Ni-NiO Heterojunction: A Binder-Free Catalyst for Enhanced Oxygen Evolution Reaction
Nastaran Farahbakhsh, Majid Shahsanaei, Patrick Hartwich, Shiva Mohajernia, Manuela S. Killian, Seyedsina Hejazi
Abstract
High Resolution Image Download MS PowerPoint Slide In this study, we applied a two-step electrochemical anodization process to produce highly porous nanostructured nickel suboxides. We then annealed these materials in different environments: air, Ar, and Ar/H 2 . Annealing in a reductive environment (Ar/H 2 ) resulted in a Ni-NiO heterojunction with a high defect density, as confirmed by the Mott–Schottky analysis. Our results demonstrate that these defects and active sites significantly enhance the electrocatalytic activity for the oxygen evolution reaction (OER).
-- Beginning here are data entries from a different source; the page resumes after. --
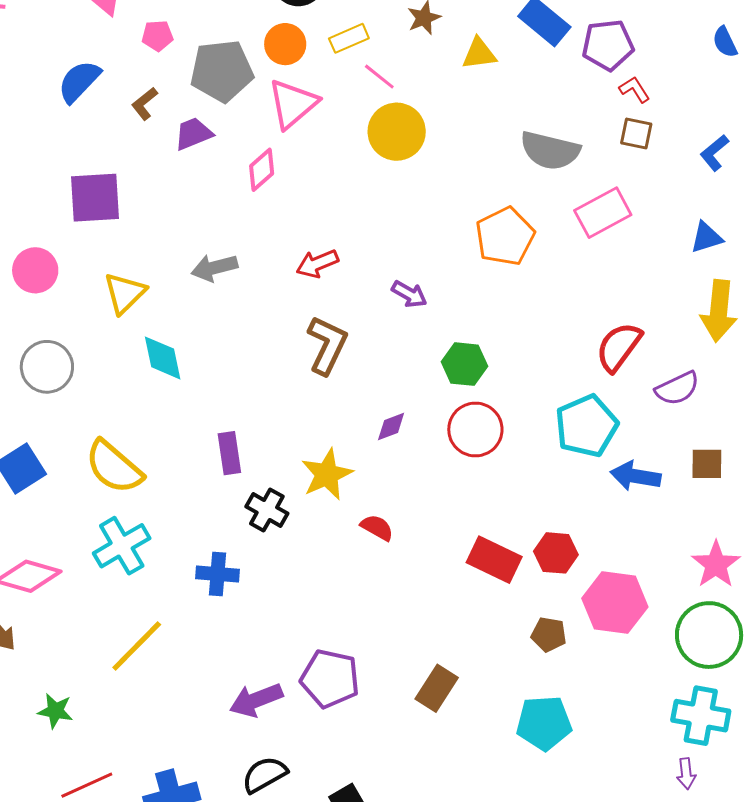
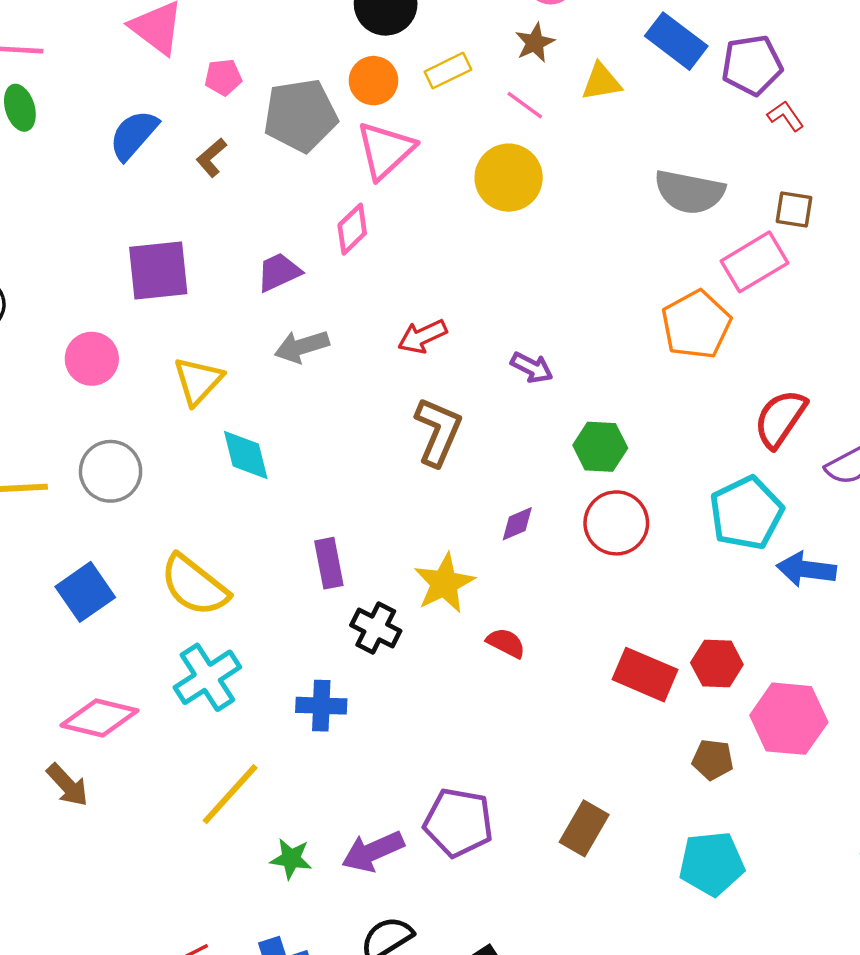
pink line: (379, 77) -> (525, 105), moved
brown square: (636, 133) -> (794, 209), moved
purple trapezoid: (193, 134) -> (279, 272), moved
orange pentagon: (505, 236) -> (696, 325), moved
green star: (55, 711) -> (291, 859), moved

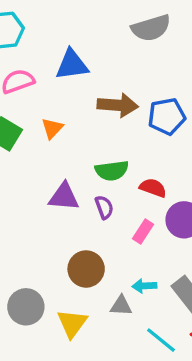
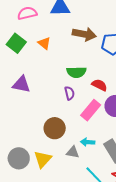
orange triangle: (52, 128) -> (44, 43), turned -40
purple triangle: (64, 197) -> (21, 84), moved
pink rectangle: (143, 232) -> (91, 110), size x1.5
gray circle: (26, 307) -> (19, 158), moved

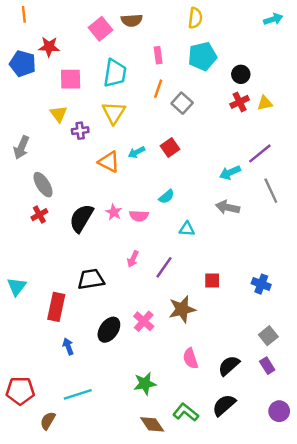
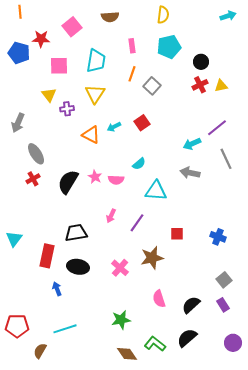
pink square: (101, 29) -> (72, 27), moved
cyan triangle: (187, 229) -> (156, 191), size x1.6
black ellipse: (109, 330) -> (78, 267), moved, turned 65

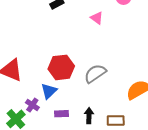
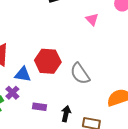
gray semicircle: (95, 74) -> (80, 74), turned -100
blue triangle: (49, 91) -> (23, 74), moved, turned 42

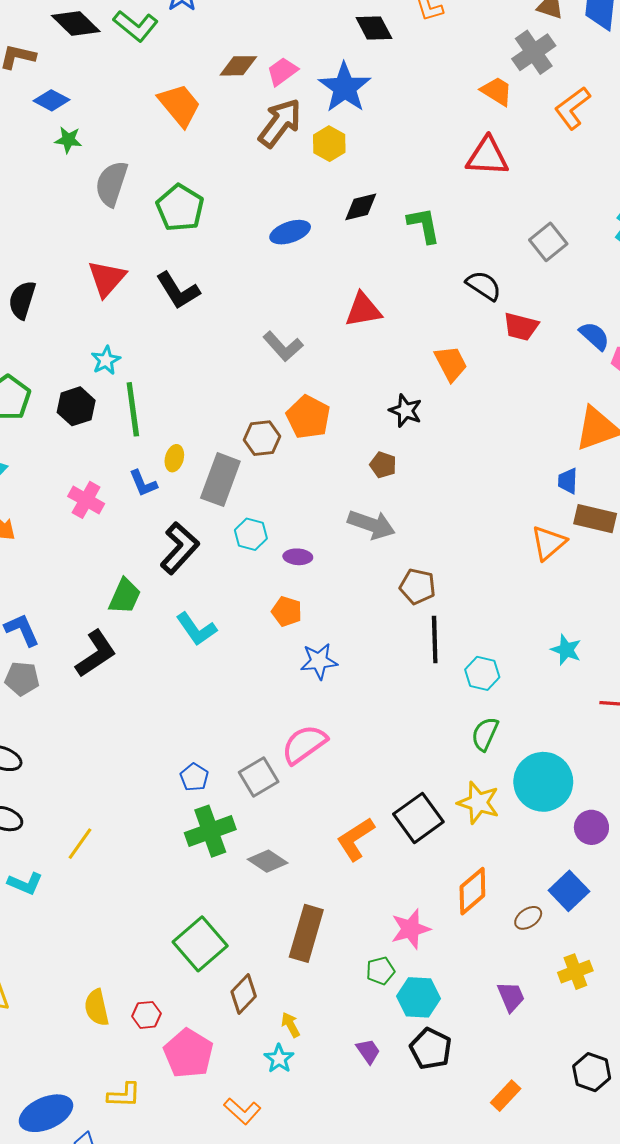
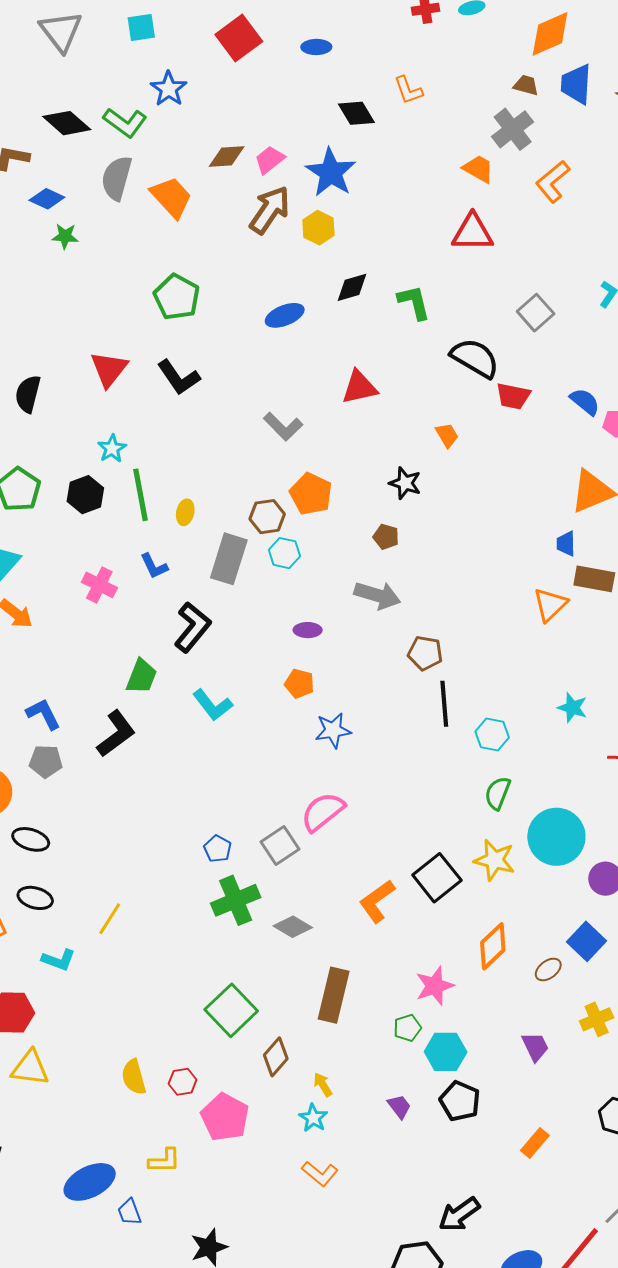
gray semicircle: (112, 184) -> (117, 178), moved
black semicircle: (484, 286) -> (475, 358), size x1.4
orange trapezoid: (451, 363) -> (447, 435), size x0.7
yellow ellipse: (174, 458) -> (185, 512), moved
cyan hexagon: (251, 534) -> (284, 553), moved
orange L-shape: (242, 1111) -> (320, 1174), moved

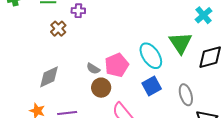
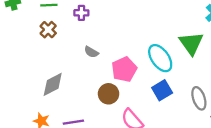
brown cross: (58, 29) -> (48, 30), moved
gray semicircle: (93, 69) -> (91, 52), moved

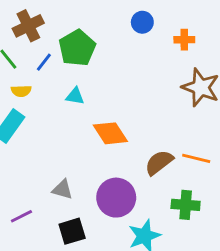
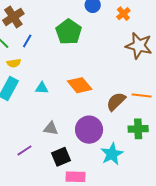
orange cross: (184, 40) -> (123, 14), turned -32
green pentagon: (77, 48) -> (69, 32), moved
cyan triangle: (75, 96) -> (42, 88), moved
Utilizing X-ray photoelectron spectroscopy (XPS), field emission scanning electron microscopy (FE-SEM), high-resolution transmission electron microscopy (HR-TEM), and electrochemical analysis, we demonstrate that the heterojunction system containing Ni-NiO, formed through annealing in an Ar/H 2 atmosphere, acts as a highly efficient electrocatalyst for the OER. This catalyst achieves an impressively low overpotential of 293 mV at 10 mA cm –2, a Tafel slope of 74 mV dec –1, and exhibits outstanding stability, maintaining performance over 1000 cycles. Notably, our most optimized NiO x electrode outperforms the conventional reference RuO 2 electrode by a factor of 1.72. Our findings demonstrate the potential of binder-free Ni-NiO heterojunctions in developing high-performance electrocatalysts for alkaline electrolysis.